Justice Marcus Einfeld, a former Human Rights Commissioner and a legal activist, has been vocal in calling upon the government and the community to take a fresh and humane approach to addressing the needs of asylum seekers. Leaders of faith communities have also joined the chorus along with activists of varying political persuasions. The list could be extended.
The point to draw from these expressions of concern is surely this: a policy of mandatory detention of asylum seekers is inhumane and unjustifiable. It flies in the face of compassion and logic. It is out of keeping with the golden rule of treating others as we would want to be treated that underlies commonsense morality.
Any policy that involves locking up the children of asylum seekers is doubly indefensible. Not only does it defy logic, ie their parents have not committed an offence by seeking asylum from persecution, so neither they nor their children should be locked up in the first place. It also contravenes the UNHCR’s Guidelines and the UN Convention on the Rights of the Child (CRC). For example, Articles 2, 3, 9 22 and 27 of the UN CRC make it clear that detention of children is not in the best interests of the child and is inherently discriminatory. Article 2 specifically requires states to protect children from discrimination or punishment on the basis of the status, activities, expressed opinions or beliefs of a child’s parents, legal guardians or family members. As a signatory to these UN instruments, Australia urgently needs to rethink its approach.
It is time for the Australian government to give immediate priority to examining the implementation of a community-based approach to the reception, detention, determination, integration and resettlement of refugees. More broadly, it is time for all political parties to lead and enable the community in a bipartisan process of rethinking and redesigning our policy approach to refugees.
We are in a particular moment of our history where there seems to be a growing sensibility among the Australian people that the way we deal with refugees could be done not only differently but better. The former senior public servant, John Menadue, has reminded us of this:
In the end, the government must abandon its xenophobia and punishment of the vulnerable and traumatised. It must abandon mandatory imprisonment. It doesn’t work. Australia has a self interest as well as a humanitarian responsibility in this. Refugees have made, and continue to make, an outstanding contribution to this country. They are risk takers, highly motivated and prepared to leave everything for the sake of a new start for themselves and their children in a new country. We need more of that spirit in Australia.
We could, indeed, do with more of that spirit. But what is required to grow that spirit in Australia is a fresh commitment to principles of justice and fair treatment.
We need to recognise that there is no necessary dichotomy between our national self-interest and humanitarian altruism. Through creating the conditions in which all people can exercise their fundamental human rights we can best promote the mental, physical and social health of the Australian community as well as the wider world, now and into the future.
It is a question, then, of balance, and here our judgements should be tempered always with a clear appreciation of what people the world over share: our common humanity.
There is enough evidence in the public domain by now to suggest that the government should move beyond its detention regime for asylum seekers and towards a community-based reception regime. The Australian Democrats have been calling for this in the Senate.

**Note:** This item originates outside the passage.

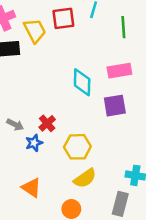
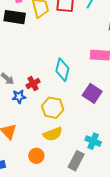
cyan diamond: (82, 82) -> (62, 70), moved
purple square: (115, 106) -> (92, 93), moved, turned 30

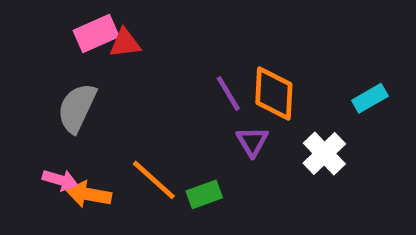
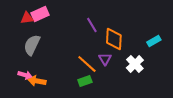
red triangle: (125, 43) -> (27, 18), moved
purple line: (228, 93) -> (92, 25), moved
orange line: (154, 180) -> (87, 64), moved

And sections of the Labor Party seem to be committed to a similar perspective.
Ultimately this is a question of upholding people’s human rights.

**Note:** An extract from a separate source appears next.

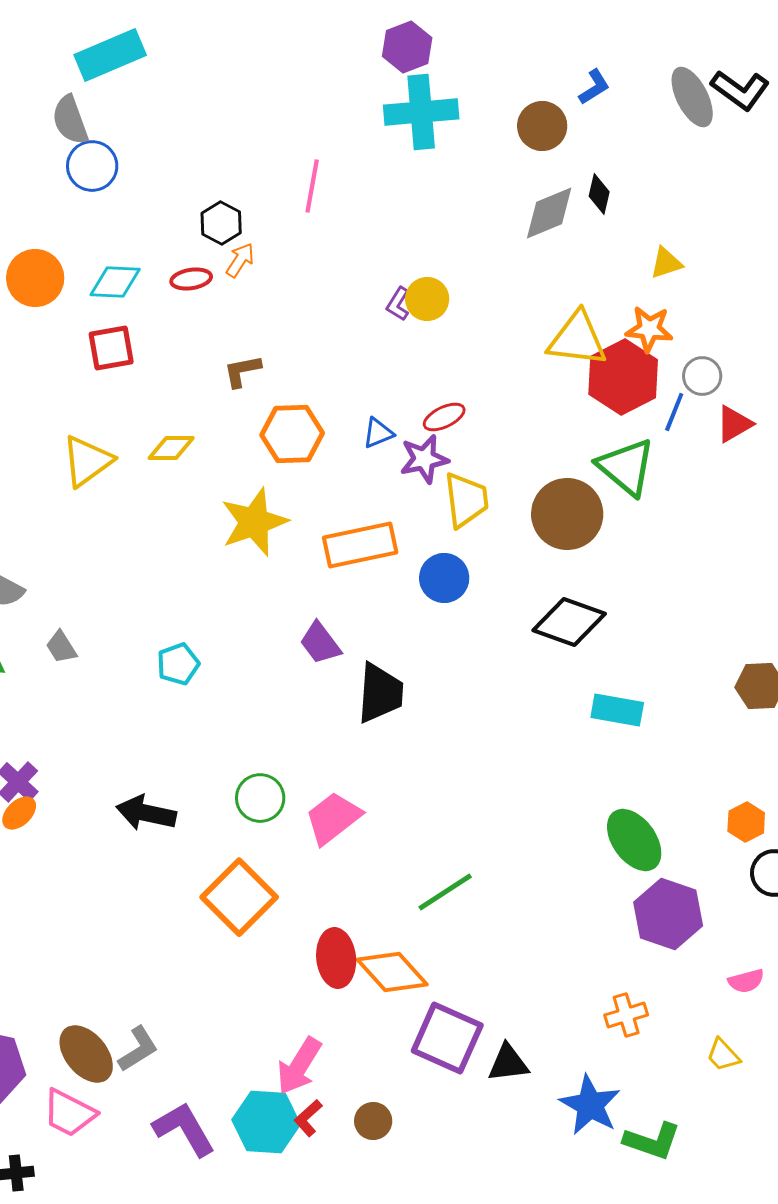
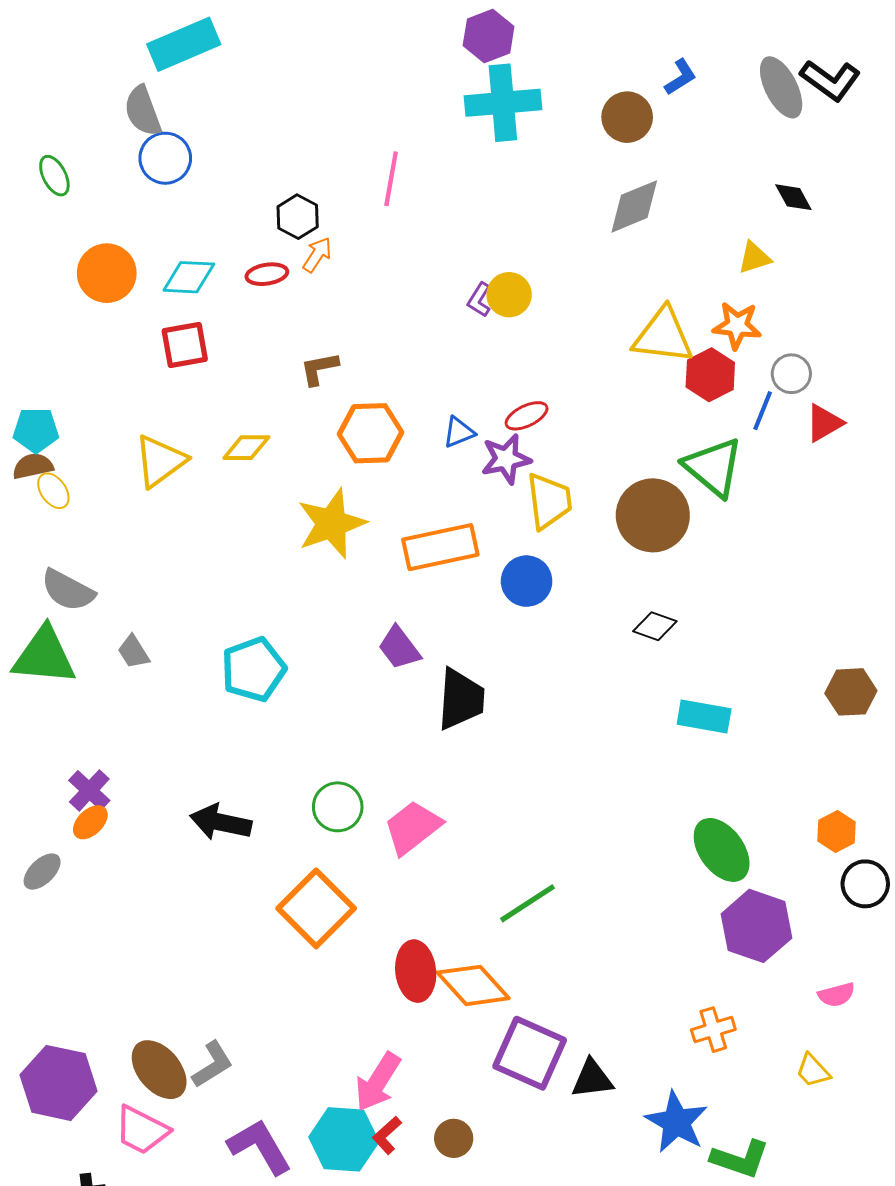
black diamond: (599, 194) -> (793, 197), moved, turned -42
red hexagon: (623, 377) -> (710, 375), size x0.7
black diamond: (569, 622) -> (655, 626), size x0.6
cyan pentagon: (178, 664) -> (254, 669), size x1.5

All people, especially those fleeing from persecution, should be treated with dignity and compassion. It is their right as human beings. At the moment, we live in a state that is taking liberties - liberties that are intrinsic to all people, as human beings, as citizens of the world. We are all being diminished as a result.

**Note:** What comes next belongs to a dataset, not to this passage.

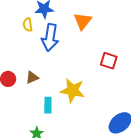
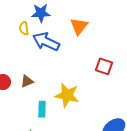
blue arrow: (50, 38) -> (46, 42), turned 104

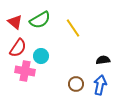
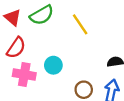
cyan circle: (41, 56) -> (53, 65), moved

The social movement that has grown around this issue is providing a community-based leadership for the nation. It is a leadership based on everyday people speaking up and speaking out about ensuring the rights of all people, whatever their background, whatever their circumstances, to a just and dignified life. And it is a leadership based on the principles of inclusiveness and embracing people as inter-cultural citizens.
The message that the mainstream political parties need to heed from this community leadership is that truly visionary and ethical leaders require hard heads and soft hearts if we are to develop a sustainable global-local order that is productive and just, secure yet sensitive, responsible for national citizens as well as responsive to the needs of international citizens. As our leaders would have us move beyond multiculturalism possibly to a policy of inter-cultural citizenship it is all the more imperative that national leaders rethink the way this country responds to people who seek refuge here.